• [Your goal]:
Check each line of the material below for "Digital", then copy the ones that contain it.
════
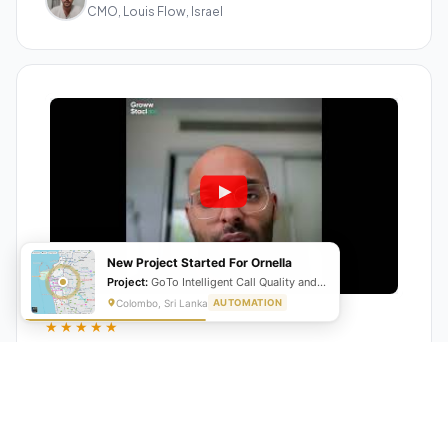
CMO, Louis Flow, Israel
New Project Started For Ornella
Project:
GoTo Intelligent Call Quality and Script Adherence Automation System
Colombo, Sri Lanka
AUTOMATION
★★★★★
"GrowwStacks automated our entire lead pipeline
from capture to CRM entry. What used to take 4 hours
daily now happens automatically. ROI was visible within
a month."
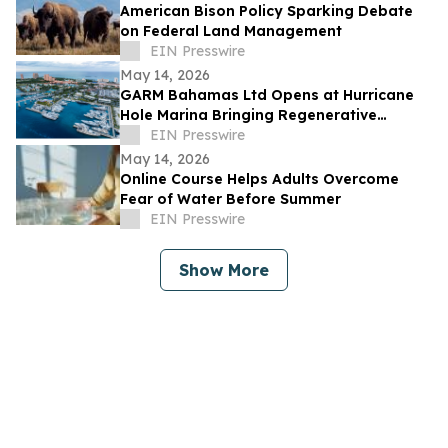
American Bison Policy Sparking Debate
on Federal Land Management
EIN Presswire
May 14, 2026
GARM Bahamas Ltd Opens at Hurricane
Hole Marina Bringing Regenerative
Medicine & Longevity Research to
EIN Presswire
Paradise Island
May 14, 2026
Online Course Helps Adults Overcome
Fear of Water Before Summer
EIN Presswire
Show More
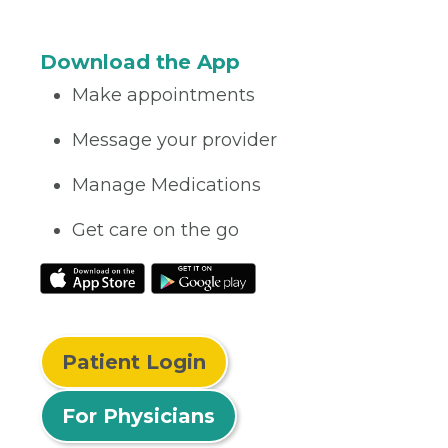
Download the App
Make appointments
Message your provider
Manage Medications
Get care on the go
Patient Login
For Physicians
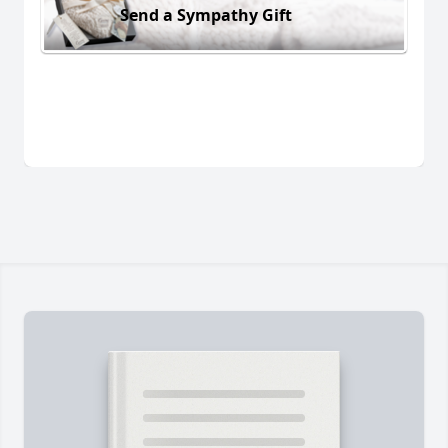
Send a Sympathy Gift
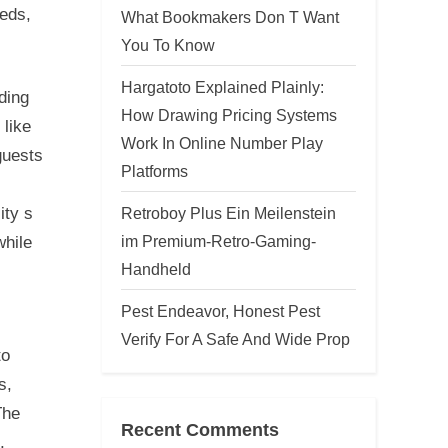
eeds,
What Bookmakers Don T Want
You To Know
Hargatoto Explained Plainly:
ding
How Drawing Pricing Systems
 like
Work In Online Number Play
guests
Platforms
Retroboy Plus Ein Meilenstein
ity s
im Premium-Retro-Gaming-
while
Handheld
Pest Endeavor, Honest Pest
Verify For A Safe And Wide Prop
to
s,
The
Recent Comments
,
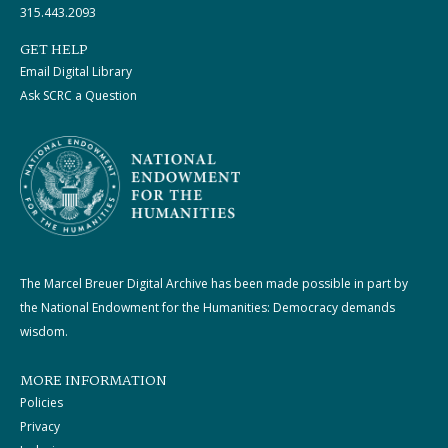
315.443.2093
GET HELP
Email Digital Library
Ask SCRC a Question
The Marcel Breuer Digital Archive has been made possible in part by
the National Endowment for the Humanities: Democracy demands
wisdom.
MORE INFORMATION
Policies
Privacy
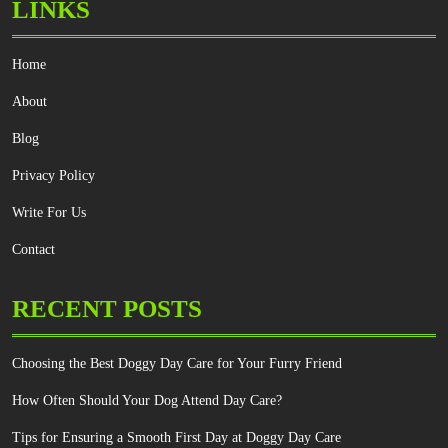
LINKS
Home
About
Blog
Privacy Policy
Write For Us
Contact
RECENT POSTS
Choosing the Best Doggy Day Care for Your Furry Friend
How Often Should Your Dog Attend Day Care?
Tips for Ensuring a Smooth First Day at Doggy Day Care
════
• [Result of this task]:
Email Digital Library
The Marcel Breuer Digital Archive has been made possible in part by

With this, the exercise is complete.